Researchers will have to wait for further studies to find out whether this approach actually works. However Anne, for one, is convinced. Robota, she says, has helped Phoebe communicate her needs and anxieties more clearly. “It has enabled her to live with the people around her, and enabled them to interpret her needs,” she says. “That has to be a good thing.”
Read my lips
One of the important features of these robots is to make them look like toys and ensure they look as plain as possible, says Hideki Kozima of the Communications Research Laboratory in Kyoto, Japan. Kozima has been working on a similar idea to Dautenhahn with his colleague Hiroyuki Yano to see whether a robot called Infanoid can be adapted to help children with autism learn to read facial expressions.
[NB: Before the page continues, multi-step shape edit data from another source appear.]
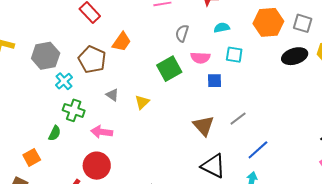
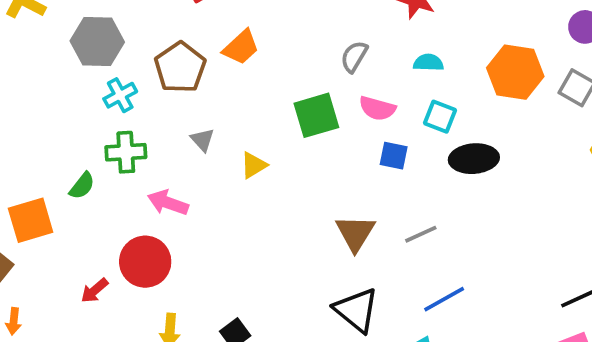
black ellipse: (295, 56) -> (474, 159), moved
green cross: (74, 110) -> (126, 152), turned -35
orange square: (32, 157) -> (31, 220), size x1.4

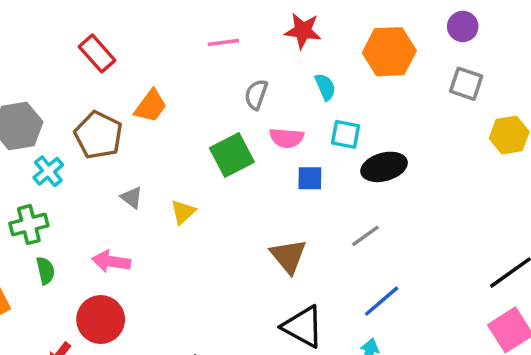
cyan semicircle: (428, 63) -> (325, 87), turned 76
orange hexagon: (515, 72) -> (389, 52), moved
green cross: (126, 152) -> (29, 225), moved
green semicircle: (82, 186) -> (46, 271), moved, turned -40
gray line: (421, 234) -> (365, 236), moved

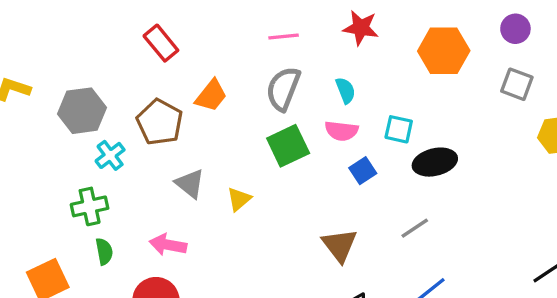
cyan semicircle: (325, 87) -> (346, 90), moved
gray semicircle: (256, 94) -> (283, 89), moved, size x1.5
blue square: (310, 178) -> (363, 171), turned -36
gray triangle: (132, 198) -> (190, 184), size x1.4

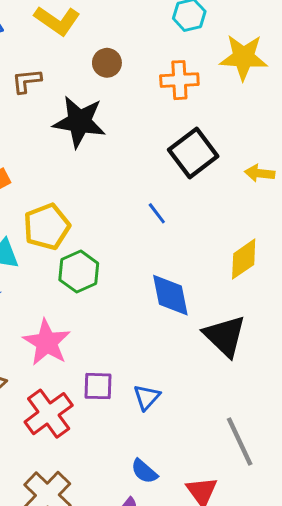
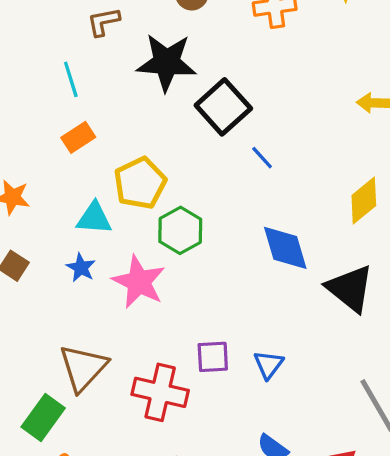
black square: (193, 153) -> (223, 107), moved
pink star: (47, 342) -> (139, 282), moved
red cross: (49, 414) -> (160, 392), turned -36

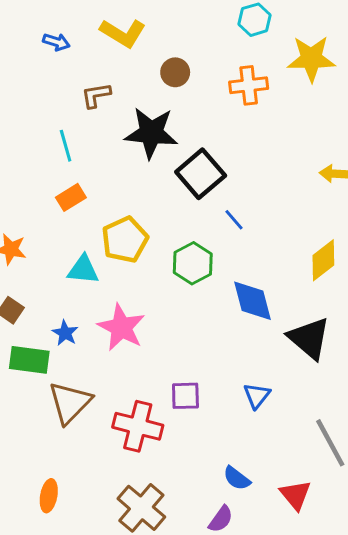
green hexagon: (180, 230) -> (193, 263), moved
blue star: (81, 268) -> (65, 333), moved
blue triangle: (269, 365) -> (257, 396), moved
green rectangle: (43, 418) -> (29, 360), moved, turned 60

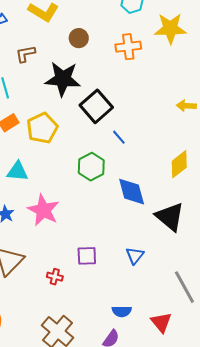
yellow pentagon: (125, 240) -> (42, 128), moved
red cross: (138, 426) -> (55, 277), size x0.5
blue semicircle: (237, 478) -> (122, 311), turned -36

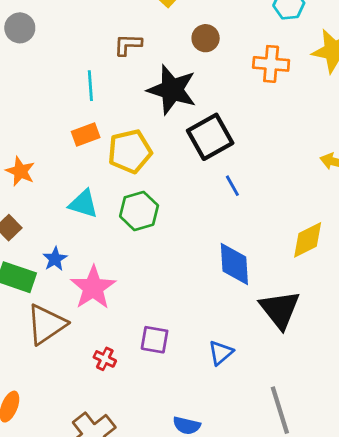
green hexagon: (91, 167) -> (139, 211), moved
pink star: (43, 210) -> (93, 288), moved

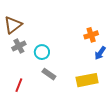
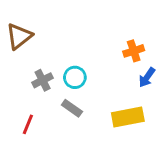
gray cross: (19, 46) -> (43, 80), moved
cyan circle: (42, 52) -> (75, 77), moved

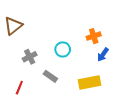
cyan circle: (75, 77) -> (63, 49), moved

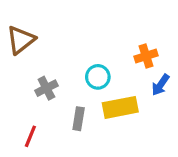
gray rectangle: (50, 76) -> (79, 119), turned 64
yellow rectangle: (90, 83) -> (120, 107), moved

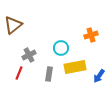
blue arrow: (160, 85) -> (99, 76), moved
red line: (30, 136) -> (19, 73), moved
Like Dautenhahn, Kozima and Yano are interested in developing social skills but they’re using a more sophisticated robot that will eventually be able to show different facial expressions and point to objects. However, the complex appearance of their prototype robot has caused its own problems.
“People with autism tended to pay attention to the non-social parts of the robot,” says Kozima. “Like the pulleys in the arms.” This isn’t so surprising, given that the robot has no covering and contains intricate mechanisms that children would find fascinating. Besides, people with autism get caught up with tiny details, says Baron-Cohen; this is part of the problem of their ability to generalise. Rather than seeing the common elements in a situation they are experts at picking out the differences.
To try to get children more interested in the machine’s behaviour rather than its workings, Kozima plans to cover the robot in a fabric skin. And when it’s complete Infanoid will be capable of pointing to objects and looking at objects being pointed at, and even play simple games.